🤖 AI Summary
This paper addresses the spatial node deployment optimization problem in distributed OTFS-based integrated sensing and communication (ISAC) systems, aiming to jointly enhance target localization accuracy, velocity estimation fidelity, and communication rate while minimizing estimation errors. We propose a geometry-aware cooperative deployment framework—the first to extend orthogonal time frequency space (OTFS) modulation to distributed ISAC—and design a triangulation-based node placement mechanism, integrating delay-Doppler domain signal processing with Kalman filtering for joint sensing-communication design.
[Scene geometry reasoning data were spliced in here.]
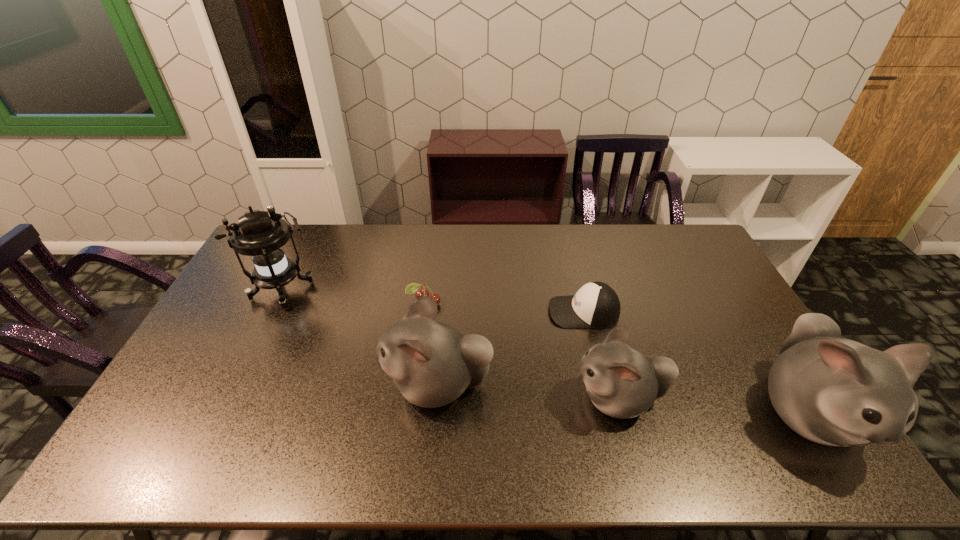 This screenshot has width=960, height=540. Identify the location of free space that is in between the third tallest object and the shortest hamster. (528, 392).

Locate an element on the screen. This screenshot has width=960, height=540. free space between the rightmost object and the leftmost object is located at coordinates (545, 352).

Where is `free space between the leftmost object and the rightmost hamster`? Image resolution: width=960 pixels, height=540 pixels. free space between the leftmost object and the rightmost hamster is located at coordinates (545, 352).

Image resolution: width=960 pixels, height=540 pixels. In order to click on object that is the fifth closest one to the third shortest object in this screenshot , I will do `click(262, 237)`.

Locate which object is the closest to the second shortest hamster. Please provide its 2D coordinates. Your answer should be formatted as a tuple, i.e. [(x, y)], where the tuple contains the x and y coordinates of a point satisfying the conditions above.

[(413, 287)]

Find the location of a particular element. hamster that is the second closest to the leftmost object is located at coordinates (622, 382).

This screenshot has height=540, width=960. In order to click on hamster object that ranks as the second closest to the rightmost object in this screenshot , I will do `click(432, 364)`. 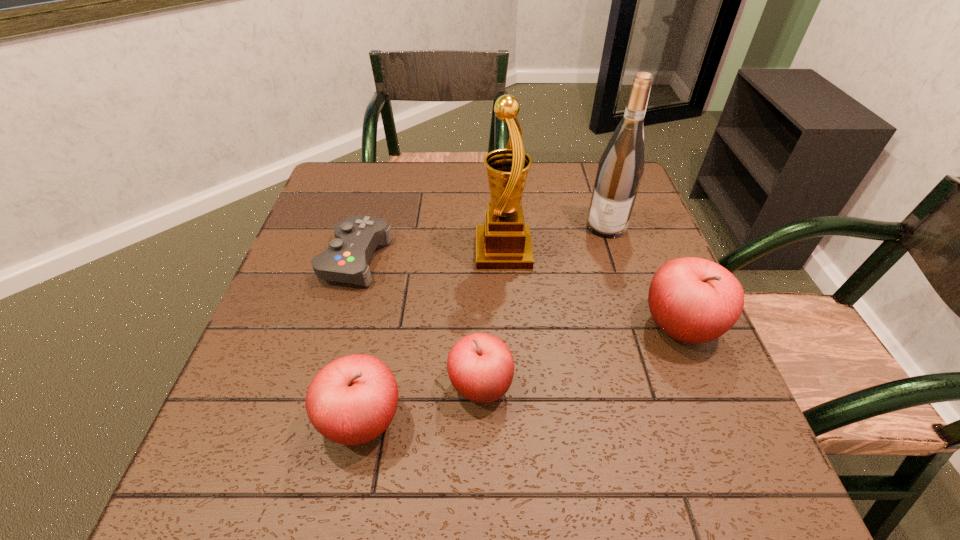 Locate an element on the screen. Image resolution: width=960 pixels, height=540 pixels. vacant area in the image that satisfies the following two spatial constraints: 1. on the back side of the second shortest object; 2. on the left side of the rightmost apple is located at coordinates (481, 327).

What are the coordinates of `free spot that satisfies the following two spatial constraints: 1. on the front side of the wine bottle; 2. on the right side of the rightmost apple` in the screenshot? It's located at (639, 327). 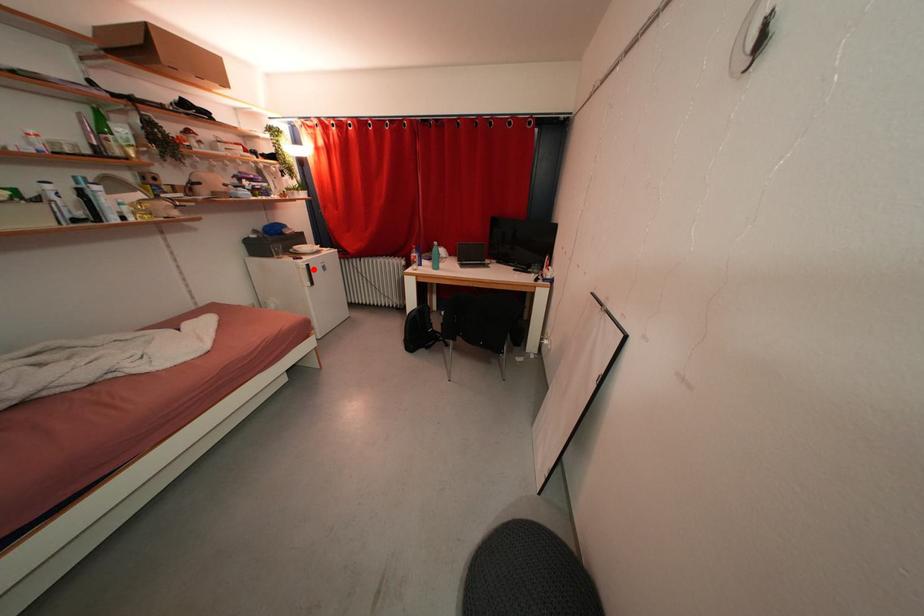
A closed-form estimation error model is derived to characterize the fundamental impact of geometric deployment configurations on system performance. Furthermore, an orthogonal axial deployment algorithm is introduced to enable synergistic active and passive sensing. Experimental results demonstrate that the proposed approach significantly reduces both localization error and bit error rate, achieving an effective trade-off between sensing accuracy and communication reliability across diverse network topologies.
📝 Abstract
Integrated sensing and communication (ISAC) is a key enabler for next-generation wireless networks, offering spectrum efficiency and reduced hardware complexity. While monostatic ISAC has been well studied, its limited spatial diversity reduces reliability in high-mobility scenarios. Distributed ISAC alleviates this via cooperative nodes, but conventional OFDM-based designs remain vulnerable to Doppler shifts and multipath fading. Orthogonal time frequency space (OTFS) modulation has recently emerged as a resilient alternative, as its delay-Doppler domain representation enables robust communication and high-resolution sensing. Motivated by this, we extend OTFS to distributed ISAC and address the underexplored problem of spatial node deployment. We propose a triangulation-based framework that leverages spatial diversity to improve target localization, velocity estimation, and communication rates, and analytically characterize the role of deployment geometry in minimizing estimation error. Furthermore, we integrate Kalman filtering (KF) into distributed OTFS-ISAC to enhance tracking of moving targets, and design novel algorithms for active sensing, passive sensing, and joint sensing-communication. Closed-form expressions are derived for localization error under general topologies, and a near-optimal deployment strategy is identified by aligning receivers along orthogonal axes. Numerical evaluations show significant reductions in localization error and bit error rate (BER), while capturing the trade-offs between sensing accuracy and communication reliability. These results highlight the potential of KF-assisted node placement in distributed OTFS-ISAC for reliable, high-performance operation in dynamic wireless environments.